Investors have cheered the discipline but want assurance that the barrels will be there in the 2030s. After several years of under‑investment, analysts warn of a supply gap emerging later this decade unless exploration activity accelerates now. That view is steering budgets toward ‘short‑cycle’ shale, where cash can be returned quickly, and toward ‘long‑cycle’ deepwater projects that offer durable, low unit costs once on stream. Artificial intelligence and high‑resolution seismic are helping reduce dry holes and compress timelines.
There are risks to the U‑turn. Longer‑dated projects can be hostage to politics, tax changes and carbon policy, while a faster‑than‑expected penetration of EVs or heat pumps could undercut demand assumptions. Activist investors and European courts are also tightening scrutiny around climate plans and scope‑3 emissions. Some governments, meanwhile, are pulling in opposite directions—curbing new licensing at home even as they court investment abroad—leaving companies to navigate a patchwork of incentives and restrictions.
Even so, 2025 has reinforced the primacy of cash. Shell kept buybacks humming, Exxon and Chevron maintained hefty shareholder distributions, and Europe’s majors reiterated dividend growth frameworks. Profit lines have softened from the 2022 peaks, but balance sheets remain strong and break‑evens low. For finance chiefs, the message is to keep leverage modest while stockpiling drill‑ready prospects that can be pulled forward if prices spike.
Operationally, the emphasis is on ‘advantaged molecules’: deepwater fields tied to existing hubs, gas projects that feed into LNG systems, and brownfield debottlenecking that lifts returns without megaproject risk. TotalEnergies has shuffled its portfolio toward precisely these themes, while Equinor is leaning on gas‑linked projects to ride a tighter European market.
The pivot has knock‑on effects for service companies and suppliers. Rig contractors report tightening availability in certain deepwater segments for late 2025 into 2026. Seismic crews are booking longer campaigns, and subsea equipment orders have picked up after a subdued period. Yet industry veterans caution that today’s cycle is more measured than the 2010s boom: boards want options, not bloat, and most executives are keeping exploration spend below previous peaks.
For policymakers, the majors’ change of tack is a reality check on the energy transition’s pace. Power grids need reinforcement, permitting needs streamlining and storage needs scale if renewables are to grow without stalling. Until then, oil and gas will bridge the gap. The question for governments is how to secure supply while shrinking emissions intensity—through methane rules, electrified platforms, carbon management and faster rollout of verified offsets.
The industry’s direction is not uniform. European groups still talk about integrated power and low‑carbon solutions, while U.S. peers favour hydrocarbons paired with carbon capture and hydrogen. But their common denominator in 2025 is unmistakable: reserve replacement is back at the center of strategy.
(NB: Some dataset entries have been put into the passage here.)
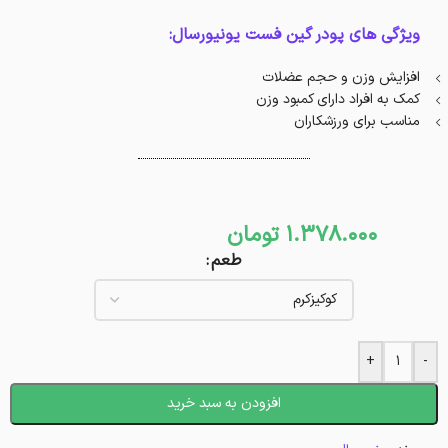
ویژگی های پودر گین فست یونیورسال:
افزایش وزن و حجم عضلات
کمک به افراد دارای کمبود وزن
مناسب برای ورزشکاران
1.378.000
تومان
طعم
+
-
افزودن به سبد خرید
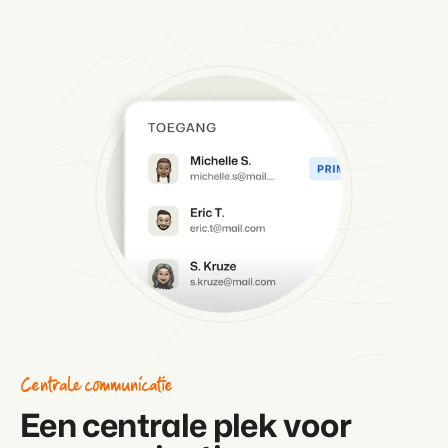
Centrale communicatie
Een centrale plek voor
Licenses are being acquired, seismic is being shot and drillships are booking slots that were hard to fill two years ago.
Whether this year marks a pragmatic course correction or a lasting reordering will depend on how quickly policymakers can unstick the engineering and financing bottlenecks that slowed clean‑energy deployment—and on whether demand surprises on the upside again in the second half. For now, the explorationists are having their moment. After a decade of retrenchment, Big Oil is back to what made it big: finding and developing resources that the world still appears ready to consume.